Have you thought about golf as a family option for fun lately? Admit it, you just said “huh” right? No, I’m serious. These days, we’re growing family units often distracted by “the screen.” According to the Kaiser Family Foundation’s report in 2010, “The average 8- to 18-year-old now spends 7-1/2 hours every day with media, from playing video games, to watching TV, to surfing the internet.” I’m not here to say the TV, the internet, the iPad, the smartphone or any other “screen” is the worst thing ever, but I am here to say the truly beautiful things in our lives are still those things that are real, touchable and natural. In other words, virtual is not the real thing…it’s only a synthetic copy.

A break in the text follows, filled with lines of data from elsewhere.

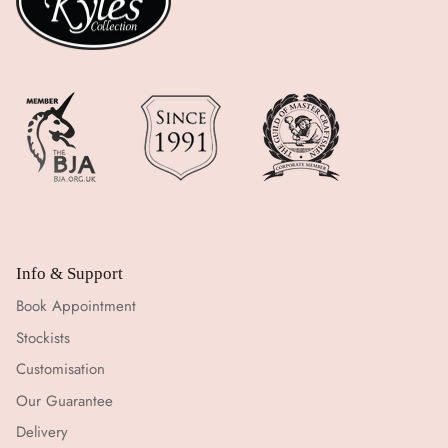
Info & Support
Book Appointment
Stockists
Customisation
Our Guarantee
Delivery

If you want family time, friend time or even just personal time that is real, golf is a great option. To enjoy golf, you don’t have to be a great player, you just need to be willing to try it and try to enjoy the journey of getting better at the game. Hopefully, you’ll have some family or friends who are doing it with you. Sure, tour players and very skilled amateurs play for traditionally accepted reasons that are tied to their score, but you, your friends or your family, can play for fun!
That’s right, in a new initiative from the PGA of America, you really can play just for fun! The initiative is called the “It’s Okay” program. If you go visit Kevin Coombs, PGA Certified Golf Professional and his staff at the Green Mountain Golf Course, Vancouver, WA, they encourage “It’s Okay” golf: it’s okay not to play by the rules, it’s okay to tee up your ball in the fairway, it’s okay to take your ball out of the bunker, it’s okay to move your ball away from a tree. In fact, it’s okay to pick up and go to the next hole if you’ve had enough “fun” for that hole and it’s okay to not even keep score. [If you’re a traditional golfer, please avoid frowning at this thought now. The “It’s Okay” approach may not be golf to you, but it could be to someone else.]
All Coombs and other smart operators, like Tri-Mountain’s PGA Professional, Mike Bender, expect is that all golfers care for the course and keep up their position with the group immediately in front of theirs. In this way, someone playing golf by the “It’s Okay” plan can play in front of or behind a “traditional” golfer and both can enjoy their experience equally. If you ask me, the only other “not okay” activity is frowning on the course. After all, it’s a game and you’re not at work. Cracking down on “frowners” is a difficult area to police, so you and your friends will have to do that on the honor system.